There’s something about Michelin. It gets under chefs’ skin like an inscrutable parent. They insist they don’t care about the accolade but then Daddy Michelin arrives with airport Toblerones in his briefcase and there’s a rush of longing and relief, dreams fulfilled, tears shed before bedtime.
“Thank f**k,” the Greenhouse’s Mickael Viljanen said on stage receiving his second star in London at the clunkier than ever awards ceremony on Monday evening.
The Greenhouse's second star brings Dublin's haul of two-star restaurants back to two for the first time in more than a decade since Kevin Thornton had his second star ripped painfully away. The Greenhouse has a refurbishment on the cards. It was a room makeover designed to land a second star. They can put away the swatches. The food has been more than enough for a long time.
In contrast Jordan Bailey and his wife Majken Bech-Bailey have had their doors open in Aimsir at the Cliff at Lyons in Kildare for roughly 20 weeks and they go home with two stars.
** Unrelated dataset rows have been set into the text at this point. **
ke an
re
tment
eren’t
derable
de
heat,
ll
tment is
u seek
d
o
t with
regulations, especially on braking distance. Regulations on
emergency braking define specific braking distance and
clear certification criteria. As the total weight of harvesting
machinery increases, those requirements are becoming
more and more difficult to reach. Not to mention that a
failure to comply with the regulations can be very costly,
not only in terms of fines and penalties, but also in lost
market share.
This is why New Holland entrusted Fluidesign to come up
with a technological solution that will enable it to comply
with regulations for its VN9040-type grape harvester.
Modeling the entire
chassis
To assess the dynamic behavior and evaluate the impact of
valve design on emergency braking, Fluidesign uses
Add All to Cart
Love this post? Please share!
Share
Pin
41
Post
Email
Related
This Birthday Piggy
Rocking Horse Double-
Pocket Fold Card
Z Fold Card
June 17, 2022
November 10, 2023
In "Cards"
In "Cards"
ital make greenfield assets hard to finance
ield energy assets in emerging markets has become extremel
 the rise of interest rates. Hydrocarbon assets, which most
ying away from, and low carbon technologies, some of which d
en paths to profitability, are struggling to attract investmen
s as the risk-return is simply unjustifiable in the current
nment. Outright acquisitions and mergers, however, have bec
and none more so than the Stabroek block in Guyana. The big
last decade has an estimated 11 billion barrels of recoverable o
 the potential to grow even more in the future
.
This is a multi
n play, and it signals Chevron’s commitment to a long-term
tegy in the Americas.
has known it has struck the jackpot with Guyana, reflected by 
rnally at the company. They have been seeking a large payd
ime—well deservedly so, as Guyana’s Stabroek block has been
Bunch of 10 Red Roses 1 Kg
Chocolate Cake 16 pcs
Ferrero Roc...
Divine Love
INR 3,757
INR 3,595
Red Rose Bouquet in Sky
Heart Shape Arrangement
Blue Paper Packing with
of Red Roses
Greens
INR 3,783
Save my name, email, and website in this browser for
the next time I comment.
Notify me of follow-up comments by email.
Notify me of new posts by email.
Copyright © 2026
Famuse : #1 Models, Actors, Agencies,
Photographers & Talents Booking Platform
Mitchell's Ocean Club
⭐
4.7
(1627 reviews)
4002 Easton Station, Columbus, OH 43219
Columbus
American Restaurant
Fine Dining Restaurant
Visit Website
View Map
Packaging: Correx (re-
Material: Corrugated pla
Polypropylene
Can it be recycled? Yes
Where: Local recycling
That's what happens when you sweat the idea of Ireland on a plate down to the last atom and turn beef tripe into something that looks like it belongs in a jewellery box on top of raw Killenure Dexter beef and smoked Lough Neagh eel. A waiting list awaits your attempts to book the €115 tasting menu. There are six tables in Aimsir and it only opens four nights a week.
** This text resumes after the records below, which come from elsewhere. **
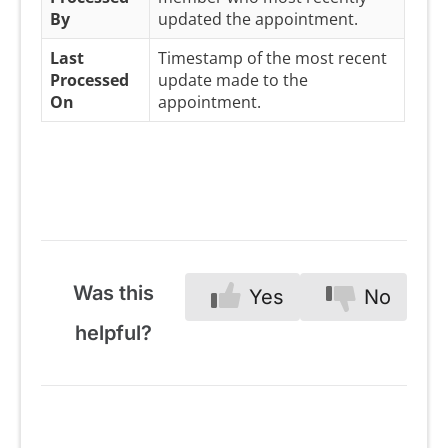
By
updated the appointment.
Last
Timestamp of the most recent
Processed
update made to the
On
appointment.
Was this
Yes
No
helpful?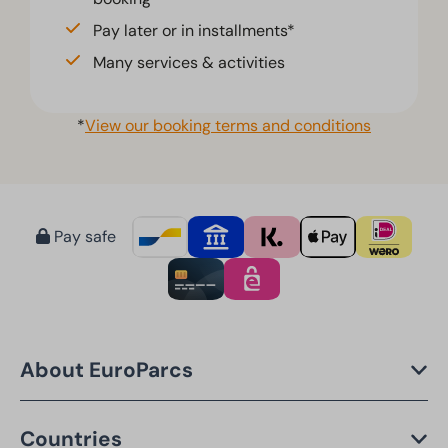
Pay later or in installments*
Many services & activities
*
View our booking terms and conditions
Pay safe
About EuroParcs
Countries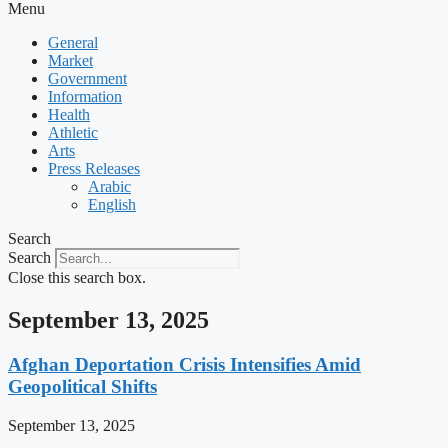
Menu
General
Market
Government
Information
Health
Athletic
Arts
Press Releases
Arabic
English
Search
Search
Close this search box.
September 13, 2025
Afghan Deportation Crisis Intensifies Amid
Geopolitical Shifts
September 13, 2025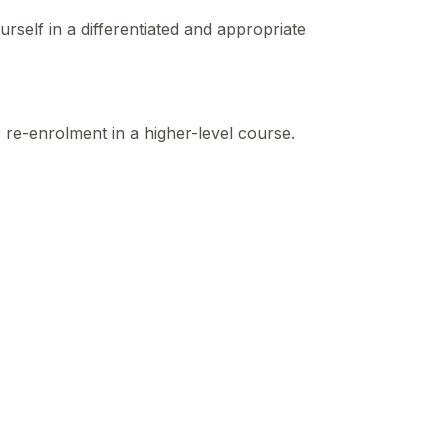
self in a differentiated and appropriate
r re-enrolment in a higher-level course.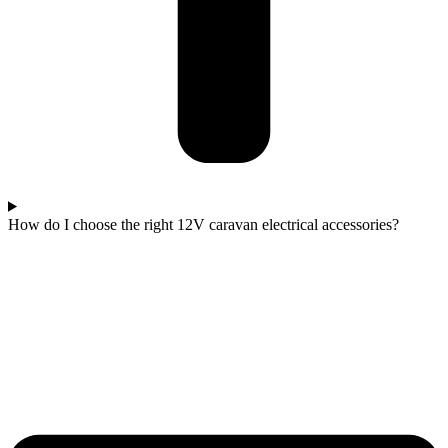
How do I choose the right 12V caravan electrical accessories?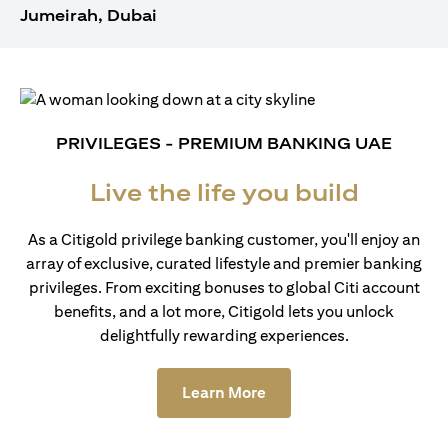
Jumeirah, Dubai
PRIVILEGES - PREMIUM BANKING UAE
Live the life you build
As a Citigold privilege banking customer, you'll enjoy an
array of exclusive, curated lifestyle and premier banking
privileges. From exciting bonuses to global Citi account
benefits, and a lot more, Citigold lets you unlock
delightfully rewarding experiences.
(opens in a new tab)
Learn More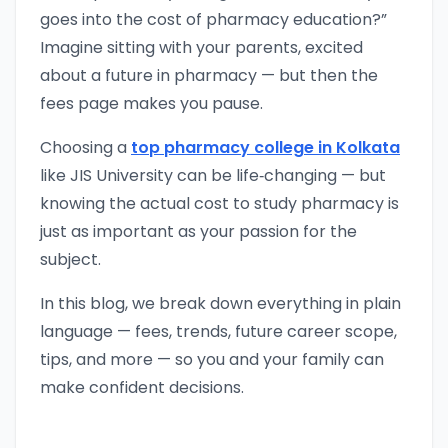
goes into the cost of pharmacy education?”
Imagine sitting with your parents, excited
about a future in pharmacy — but then the
fees page makes you pause.
Choosing a
top pharmacy college in Kolkata
like JIS University can be life‑changing — but
knowing the actual cost to study pharmacy is
just as important as your passion for the
subject.
In this blog, we break down everything in plain
language — fees, trends, future career scope,
tips, and more — so you and your family can
make confident decisions.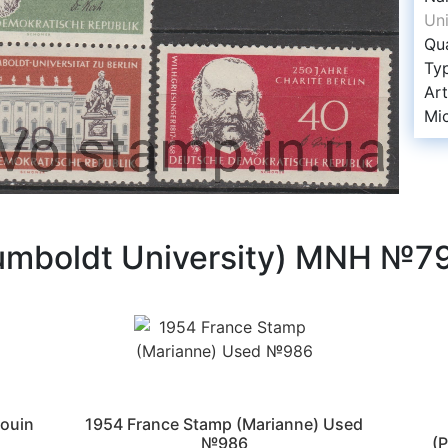
Un
Qua
Ty
Art
Mi
umboldt University) MNH №7
ouin
1954 France Stamp (Marianne) Used
№986
(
Irish Twitter feeds flambé-ed themselves coybig-style starting with chef Enda McEvoy was the first onstage to receive a much deserved sustainability award for his Galway restaurant Loam. There was a touch of having your gateaux and eating it about Michelin boss Gwendal Poullennec’s praise for the “unprecedented international growth” of the guide in one breath and handing out Michelin’s first sustainability award in the other.
Why did he choose a sustainable ethos, McEvoy was asked? “It’s the only way to go because we’re all facing an imminent crisis,” he said, in one of the more articulate responses of the event, compared to the “eh, so, yeah,” from a glistening band of male chefs who looked as comfortable under their grilling as lightly boiled lobsters.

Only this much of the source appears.